- Activity: Tally the lines in the data that follows that include the word "سازی", and report nothing but the total.

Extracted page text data
********************
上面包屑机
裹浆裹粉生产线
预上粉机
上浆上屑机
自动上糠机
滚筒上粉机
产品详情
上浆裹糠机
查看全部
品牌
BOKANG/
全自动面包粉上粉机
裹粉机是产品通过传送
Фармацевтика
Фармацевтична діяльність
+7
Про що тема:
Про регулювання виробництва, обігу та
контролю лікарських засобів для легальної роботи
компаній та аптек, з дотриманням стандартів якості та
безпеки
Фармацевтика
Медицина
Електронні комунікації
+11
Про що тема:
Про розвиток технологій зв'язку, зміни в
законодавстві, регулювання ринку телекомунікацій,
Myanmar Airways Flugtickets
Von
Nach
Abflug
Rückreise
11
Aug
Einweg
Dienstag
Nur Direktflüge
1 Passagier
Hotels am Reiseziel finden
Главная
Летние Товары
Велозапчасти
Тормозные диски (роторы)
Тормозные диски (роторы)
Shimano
********************
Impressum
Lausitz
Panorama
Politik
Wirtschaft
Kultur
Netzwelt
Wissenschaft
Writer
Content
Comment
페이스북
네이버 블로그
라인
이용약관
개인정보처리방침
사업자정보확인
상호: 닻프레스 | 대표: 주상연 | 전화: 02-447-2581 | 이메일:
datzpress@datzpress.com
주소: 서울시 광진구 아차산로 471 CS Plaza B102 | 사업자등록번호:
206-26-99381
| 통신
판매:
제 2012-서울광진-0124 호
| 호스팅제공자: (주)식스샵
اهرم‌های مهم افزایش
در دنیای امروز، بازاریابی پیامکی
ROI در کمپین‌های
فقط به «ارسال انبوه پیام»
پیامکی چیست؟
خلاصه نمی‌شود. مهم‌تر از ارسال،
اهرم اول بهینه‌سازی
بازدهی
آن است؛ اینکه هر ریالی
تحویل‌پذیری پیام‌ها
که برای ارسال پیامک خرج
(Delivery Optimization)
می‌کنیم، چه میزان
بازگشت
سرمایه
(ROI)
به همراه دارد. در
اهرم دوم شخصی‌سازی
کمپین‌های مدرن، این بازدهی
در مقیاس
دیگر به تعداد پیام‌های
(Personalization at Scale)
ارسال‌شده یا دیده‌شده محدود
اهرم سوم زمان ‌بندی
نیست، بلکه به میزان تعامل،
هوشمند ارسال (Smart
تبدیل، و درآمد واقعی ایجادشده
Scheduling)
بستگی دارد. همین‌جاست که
********************
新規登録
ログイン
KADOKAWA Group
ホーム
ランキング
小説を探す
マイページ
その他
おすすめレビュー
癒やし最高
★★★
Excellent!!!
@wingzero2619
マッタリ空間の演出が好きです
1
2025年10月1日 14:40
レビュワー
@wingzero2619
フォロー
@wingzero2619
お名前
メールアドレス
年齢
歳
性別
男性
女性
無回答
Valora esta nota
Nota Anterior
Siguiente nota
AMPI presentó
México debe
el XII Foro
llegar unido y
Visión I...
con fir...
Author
********************
- Response: 2